On current trends, "rising fossil energy use will lead to irreversible and potentially catastrophic climate change", the IEA concluded in its annual World Energy Outlook report.
"The door to 2.0 C is closing," it said, referring to the 2°C cap on global warming widely accepted by scientists and governments as the ceiling for averting unmanageable climate damage.
Without further action, by 2017 the total carbon dioxide (CO2) emissions compatible with the 2°C goal will be "locked in" by power plants, factories and other carbon-emitting sources either built or planned, the IEA said.
Global infrastructure already accounts for more than 75% of that limit.
To meet energy needs while still averting climate catastrophe, governments must engineer a shift away from carbon-intensive fossil fuels, the agency said bluntly.
"As each year passes without clear signals to drive investment in clean energy, the 'lock-in' of high-carbon infrastructure is making it harder and more expensive to meet our energy security and climate goals," said IEA chief economist Fatih Birol.
The report outlines two scenarios for future energy consumption and emissions of greenhouse gases.
A "new policies" scenario incorporates existing government promises into a projection up to 2035.
A "450 scenario" lays out a timetable for curbing carbon emissions so that atmospheric concentration of CO2 stays under 450 parts per million (ppm), roughly equivalent to the 2°C target.
The current level is about 390ppm.
Even taking into account current commitments, CO2 emitted over the next 25 years will amount to three-quarters of the total emitted since 1900, leading to a 3.5°C average increase in temperature since that date.

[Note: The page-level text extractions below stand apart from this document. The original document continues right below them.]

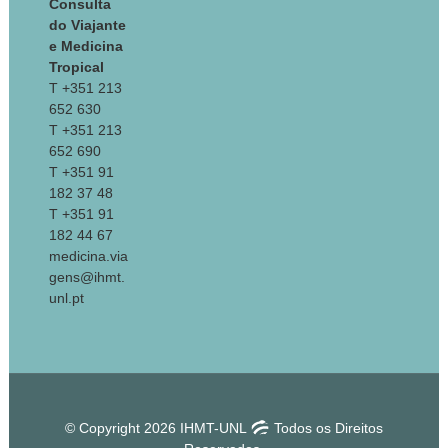
Consulta
do Viajante
e Medicina
Tropical
T +351 213
652 630
T +351 213
652 690
T +351 91
182 37 48
T +351 91
182 44 67
medicina.via
gens@ihmt.
unl.pt
© Copyright 2026 IHMT-UNL
Todos os Direitos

Business-as-usual emissions would put the world "on an even more dangerous track toward an increase of 6°C", the report says.
Scientists who have modelled the impacts on biodiversity, agriculture and human settlement say a 6°C world would be close to unliveable due to violent extremes of drought, flooding, heat waves and storms.
The planet's average temperature has risen by about 1°C over the last century, with forecasts for future warming ranging from an additional 1°C to 5°C by 2100.
The report forecasts a one-third jump in primary energy demand by 2035, with 90% of this growth in developing economies.
Half of that demand will likely be met by increased use of coal, the most carbon-intensive of all major fossil fuels.
China - already the world's top coal consumer - is on track to use nearly 70% more energy than the US by that date, it says.
Even under the "new policies" scenario progress toward a low-carbon economy will be halting.
The share of fossil fuels in global primary energy consumption falls from around 81% today to 75% in 2035, while renewables increase from 13% of the mix today to 18%.
This scenario already assumes a huge boost in subsidies for renewables, from $64bn today to $250bn in 2035.
"One wonders how many more worrying figures the world needs," said Connie Hedegaard, the European Union's climate commissioner.
The report "shows that the world is heading for a fossil-fuel lock-in. This is another urgent call to move to a low-carbon economy," she said in a statement.
Setting a global price on carbon, slashing fossil fuel subsidies, boosting renewable energy and energy efficiency and revised tax codes are all tools for achieving that end, she added.